Friedman’s “China for a day” thought was sparked by an interview with GE’s CEO, Jeff Immelt, who commented,
“What doesn’t exist today in the energy business is the hand of God. I think if you asked the utilities and big manufacturers in this business what they would most like, it would be for the president to stand up and say: ‘By 2025 we are going to produce this much coal, this much natural gas, this much wind, this much solar, this much nuclear, and nothing is going to stand in the way.’ You’d have about thirty days of complaining, and then people…would just stand up and say, ‘Thank you, Mr. President, now let’s go do it.'”

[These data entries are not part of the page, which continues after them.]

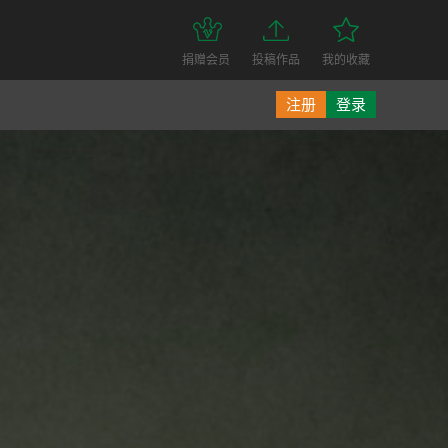
捐赠会员
投稿作品
我的收藏
注册
登录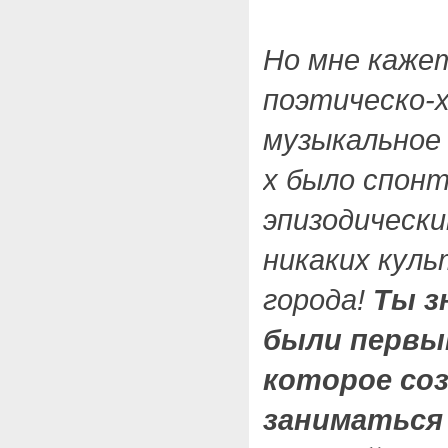
Но мне кажет
поэтическо-
музыкальное 
х было спон
эпизодически
никаких кул
города!
Ты з
были первым
которое со
заниматься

…and we would. I’d be one of them.
America’s CleanTech Vision, Adapted for the Stage
Image credit: unknown
In America, we instead have the political theater that unfolded this past week in Congress (for example). I heard Peter Sagal describe it best during this past weekend’s broadcast of the “Wait, Wait, Don’t Tell Me” news quiz on NPR.
PETER SAGAL: The House this week tried, but failed, to keep the government from taking away America’s what?
(Soundbite of bell)
SAGAL: Incandescent light bulbs! This is what happened; I will explain. Back in 2007, a bipartisan majority in Congress, and President Bush, passed a law [the Energy Independence and Security Act of 2007, which was voted in at 314-100 that year,] calling for a major increase in light bulb efficiency. It’s only now that Republicans, including the guy who actually sponsored that bill [Rep. Mary Bono Mack], realized that the whole thing was a plot by President Obama to rob us of our freedom, using his Kenyan socialist time-traveling technology.
SAGAL: So they tried this week to repeal the law calling for light bulb standards. Presidential candidate Michele Bachmann weighed in. She said, quote, “The American people want less government intrusion into their lives, and that includes staying out of their personal light bulb choices,” unquote.
SAGAL: Ms. Bachmann believes Americans should have perfect freedom to screw whatever they want, but only if we’re talking about light bulbs.
The sad thing is that after the Republican’s repeal failed, they voted successfully to strip the Department of Energy of the funding necessary to enforce the lightbulb switch. Read more here.
Stimulus Funding — Thanks, but No Thanks
Take a look at this graph of the DOE’s solar energy technology research funding profile. Do you think this is the right way to fund an organization…let alone a nation-wide research effort?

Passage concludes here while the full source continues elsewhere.